Segment Start: DATA FOR THIS TASK

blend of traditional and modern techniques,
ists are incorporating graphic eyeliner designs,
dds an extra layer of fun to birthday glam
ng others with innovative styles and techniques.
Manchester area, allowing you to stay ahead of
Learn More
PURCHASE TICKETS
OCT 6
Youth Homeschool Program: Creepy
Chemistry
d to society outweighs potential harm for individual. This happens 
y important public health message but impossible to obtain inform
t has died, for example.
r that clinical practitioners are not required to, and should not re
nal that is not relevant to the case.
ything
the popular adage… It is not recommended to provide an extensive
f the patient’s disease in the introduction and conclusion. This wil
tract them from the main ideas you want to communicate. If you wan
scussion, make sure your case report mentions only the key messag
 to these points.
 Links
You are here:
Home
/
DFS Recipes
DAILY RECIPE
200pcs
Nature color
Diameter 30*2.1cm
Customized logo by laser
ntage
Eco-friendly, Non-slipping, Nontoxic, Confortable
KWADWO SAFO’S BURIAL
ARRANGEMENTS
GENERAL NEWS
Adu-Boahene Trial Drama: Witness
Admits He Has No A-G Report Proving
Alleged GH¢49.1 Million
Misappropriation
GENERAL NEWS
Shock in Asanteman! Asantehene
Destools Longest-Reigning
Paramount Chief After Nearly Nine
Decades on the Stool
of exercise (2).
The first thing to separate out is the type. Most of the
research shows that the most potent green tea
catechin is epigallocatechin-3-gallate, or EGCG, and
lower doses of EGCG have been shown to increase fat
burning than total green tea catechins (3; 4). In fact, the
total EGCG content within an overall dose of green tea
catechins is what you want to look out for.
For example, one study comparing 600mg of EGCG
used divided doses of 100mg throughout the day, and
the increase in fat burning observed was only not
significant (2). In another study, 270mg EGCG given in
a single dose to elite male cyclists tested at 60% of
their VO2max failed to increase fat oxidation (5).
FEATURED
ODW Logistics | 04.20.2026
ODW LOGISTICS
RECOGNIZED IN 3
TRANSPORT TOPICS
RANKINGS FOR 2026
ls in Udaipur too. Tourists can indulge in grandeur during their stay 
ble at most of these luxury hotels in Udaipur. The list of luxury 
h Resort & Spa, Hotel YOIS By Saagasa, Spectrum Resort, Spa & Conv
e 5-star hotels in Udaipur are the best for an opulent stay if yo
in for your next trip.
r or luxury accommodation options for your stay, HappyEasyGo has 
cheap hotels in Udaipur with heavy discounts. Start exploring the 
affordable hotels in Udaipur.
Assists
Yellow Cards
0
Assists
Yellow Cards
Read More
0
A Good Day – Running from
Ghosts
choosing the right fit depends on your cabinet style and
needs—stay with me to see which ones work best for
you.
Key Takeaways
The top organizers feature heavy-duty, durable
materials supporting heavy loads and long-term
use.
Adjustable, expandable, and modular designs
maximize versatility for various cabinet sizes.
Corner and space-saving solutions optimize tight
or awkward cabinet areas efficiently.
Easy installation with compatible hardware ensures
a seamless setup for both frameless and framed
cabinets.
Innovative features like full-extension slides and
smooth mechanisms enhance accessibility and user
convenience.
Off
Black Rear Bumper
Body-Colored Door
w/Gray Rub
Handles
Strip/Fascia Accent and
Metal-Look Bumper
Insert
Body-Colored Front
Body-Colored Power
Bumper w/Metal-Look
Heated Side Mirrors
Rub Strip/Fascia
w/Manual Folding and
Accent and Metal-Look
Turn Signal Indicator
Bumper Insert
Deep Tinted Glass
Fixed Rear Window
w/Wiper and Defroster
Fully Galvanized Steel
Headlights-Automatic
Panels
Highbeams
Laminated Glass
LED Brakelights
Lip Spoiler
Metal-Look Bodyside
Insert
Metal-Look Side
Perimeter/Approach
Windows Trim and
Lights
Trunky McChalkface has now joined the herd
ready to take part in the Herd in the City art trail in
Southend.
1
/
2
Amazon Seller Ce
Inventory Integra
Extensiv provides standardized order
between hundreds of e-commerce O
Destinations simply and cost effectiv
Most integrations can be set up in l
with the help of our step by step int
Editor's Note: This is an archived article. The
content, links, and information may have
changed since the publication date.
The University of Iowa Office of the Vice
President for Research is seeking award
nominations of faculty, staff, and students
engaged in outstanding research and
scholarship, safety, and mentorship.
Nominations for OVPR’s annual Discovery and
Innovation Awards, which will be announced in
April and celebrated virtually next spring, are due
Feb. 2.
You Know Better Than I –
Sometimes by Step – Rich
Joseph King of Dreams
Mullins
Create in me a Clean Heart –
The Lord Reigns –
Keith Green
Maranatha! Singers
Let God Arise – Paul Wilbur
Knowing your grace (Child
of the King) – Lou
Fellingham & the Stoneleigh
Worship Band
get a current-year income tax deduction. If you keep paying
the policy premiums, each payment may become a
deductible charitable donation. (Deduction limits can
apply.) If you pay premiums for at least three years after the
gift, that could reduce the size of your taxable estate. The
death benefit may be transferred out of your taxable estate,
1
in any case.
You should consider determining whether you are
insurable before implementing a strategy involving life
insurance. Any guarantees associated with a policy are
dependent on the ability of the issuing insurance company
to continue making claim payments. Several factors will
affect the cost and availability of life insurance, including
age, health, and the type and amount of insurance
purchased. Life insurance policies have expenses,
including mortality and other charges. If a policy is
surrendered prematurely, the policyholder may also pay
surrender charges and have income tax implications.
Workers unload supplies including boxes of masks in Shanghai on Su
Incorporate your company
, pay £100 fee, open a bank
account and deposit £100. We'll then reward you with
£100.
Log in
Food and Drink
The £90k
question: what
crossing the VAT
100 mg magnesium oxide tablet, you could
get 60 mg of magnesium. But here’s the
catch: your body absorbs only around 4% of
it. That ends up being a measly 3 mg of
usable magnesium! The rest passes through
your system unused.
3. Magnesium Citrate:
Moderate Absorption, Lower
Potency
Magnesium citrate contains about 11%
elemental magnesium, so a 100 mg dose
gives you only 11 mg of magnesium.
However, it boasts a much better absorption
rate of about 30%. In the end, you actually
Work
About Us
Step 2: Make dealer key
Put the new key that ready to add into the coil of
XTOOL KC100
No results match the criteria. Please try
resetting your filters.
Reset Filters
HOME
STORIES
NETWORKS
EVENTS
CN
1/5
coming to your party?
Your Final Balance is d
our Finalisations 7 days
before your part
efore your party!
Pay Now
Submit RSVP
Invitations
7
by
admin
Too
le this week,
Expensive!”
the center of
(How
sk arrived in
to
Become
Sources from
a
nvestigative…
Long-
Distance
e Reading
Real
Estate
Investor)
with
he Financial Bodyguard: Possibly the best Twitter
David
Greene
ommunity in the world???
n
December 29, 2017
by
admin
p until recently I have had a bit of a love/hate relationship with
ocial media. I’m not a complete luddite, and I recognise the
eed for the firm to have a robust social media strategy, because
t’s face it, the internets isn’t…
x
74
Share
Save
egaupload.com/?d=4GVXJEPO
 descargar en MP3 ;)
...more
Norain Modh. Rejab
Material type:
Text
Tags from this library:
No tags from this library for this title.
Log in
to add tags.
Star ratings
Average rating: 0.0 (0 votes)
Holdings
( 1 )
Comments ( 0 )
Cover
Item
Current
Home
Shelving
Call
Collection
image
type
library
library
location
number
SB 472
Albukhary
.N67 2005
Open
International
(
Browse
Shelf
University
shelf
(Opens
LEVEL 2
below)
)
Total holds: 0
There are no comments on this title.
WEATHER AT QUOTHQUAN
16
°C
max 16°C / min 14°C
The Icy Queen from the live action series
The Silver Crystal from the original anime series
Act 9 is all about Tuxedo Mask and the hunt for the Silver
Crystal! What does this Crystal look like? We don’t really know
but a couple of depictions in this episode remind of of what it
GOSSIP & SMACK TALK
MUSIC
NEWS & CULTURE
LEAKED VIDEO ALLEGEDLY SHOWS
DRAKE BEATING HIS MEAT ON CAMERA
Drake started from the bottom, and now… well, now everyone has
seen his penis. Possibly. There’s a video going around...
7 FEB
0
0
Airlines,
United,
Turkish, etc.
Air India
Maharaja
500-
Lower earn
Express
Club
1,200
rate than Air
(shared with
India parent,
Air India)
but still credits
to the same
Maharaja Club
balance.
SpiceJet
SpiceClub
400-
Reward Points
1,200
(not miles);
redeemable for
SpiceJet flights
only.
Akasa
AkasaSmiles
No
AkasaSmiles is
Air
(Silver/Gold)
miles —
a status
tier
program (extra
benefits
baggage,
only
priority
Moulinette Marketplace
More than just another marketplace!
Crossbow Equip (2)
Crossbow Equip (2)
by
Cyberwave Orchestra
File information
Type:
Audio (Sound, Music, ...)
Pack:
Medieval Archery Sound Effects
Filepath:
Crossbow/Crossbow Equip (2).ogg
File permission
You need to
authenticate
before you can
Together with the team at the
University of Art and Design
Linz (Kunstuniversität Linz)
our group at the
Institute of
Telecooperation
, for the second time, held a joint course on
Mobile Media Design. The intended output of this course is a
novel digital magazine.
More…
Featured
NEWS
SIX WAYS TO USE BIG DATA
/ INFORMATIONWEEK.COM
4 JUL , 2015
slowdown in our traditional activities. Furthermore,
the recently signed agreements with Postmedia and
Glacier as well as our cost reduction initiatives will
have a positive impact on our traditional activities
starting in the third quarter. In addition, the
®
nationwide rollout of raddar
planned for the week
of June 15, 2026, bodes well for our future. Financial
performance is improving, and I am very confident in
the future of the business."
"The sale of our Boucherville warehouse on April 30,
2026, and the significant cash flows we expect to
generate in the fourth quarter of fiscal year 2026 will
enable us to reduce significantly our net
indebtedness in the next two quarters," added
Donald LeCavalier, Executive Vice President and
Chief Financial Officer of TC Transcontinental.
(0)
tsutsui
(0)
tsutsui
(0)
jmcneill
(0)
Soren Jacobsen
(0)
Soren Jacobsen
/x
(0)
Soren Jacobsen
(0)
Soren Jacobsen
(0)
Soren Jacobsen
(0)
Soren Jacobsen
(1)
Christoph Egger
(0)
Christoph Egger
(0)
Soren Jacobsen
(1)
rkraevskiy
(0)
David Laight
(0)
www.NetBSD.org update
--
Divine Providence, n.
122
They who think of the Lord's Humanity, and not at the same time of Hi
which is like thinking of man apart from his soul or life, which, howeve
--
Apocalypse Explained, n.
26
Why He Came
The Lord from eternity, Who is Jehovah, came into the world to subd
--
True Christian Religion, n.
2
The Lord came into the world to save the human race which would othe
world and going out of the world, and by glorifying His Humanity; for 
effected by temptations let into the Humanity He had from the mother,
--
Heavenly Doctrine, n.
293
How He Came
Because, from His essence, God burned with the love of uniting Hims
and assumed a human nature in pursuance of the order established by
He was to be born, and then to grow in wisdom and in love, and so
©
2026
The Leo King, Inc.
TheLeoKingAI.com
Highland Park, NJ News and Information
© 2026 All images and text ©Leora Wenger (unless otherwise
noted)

Segment End: DATA FOR THIS TASK

- **PROBLEM DESCRIPTION**: Your reply should hold only the lines from the first line of the records through the one with "tract them from", reproduced word for word.

- **TASK RESPONSE**:
blend of traditional and modern techniques,
ists are incorporating graphic eyeliner designs,
dds an extra layer of fun to birthday glam
ng others with innovative styles and techniques.
Manchester area, allowing you to stay ahead of
Learn More
PURCHASE TICKETS
OCT 6
Youth Homeschool Program: Creepy
Chemistry
d to society outweighs potential harm for individual. This happens 
y important public health message but impossible to obtain inform
t has died, for example.
r that clinical practitioners are not required to, and should not re
nal that is not relevant to the case.
ything
the popular adage… It is not recommended to provide an extensive
f the patient’s disease in the introduction and conclusion. This wil
tract them from the main ideas you want to communicate. If you wan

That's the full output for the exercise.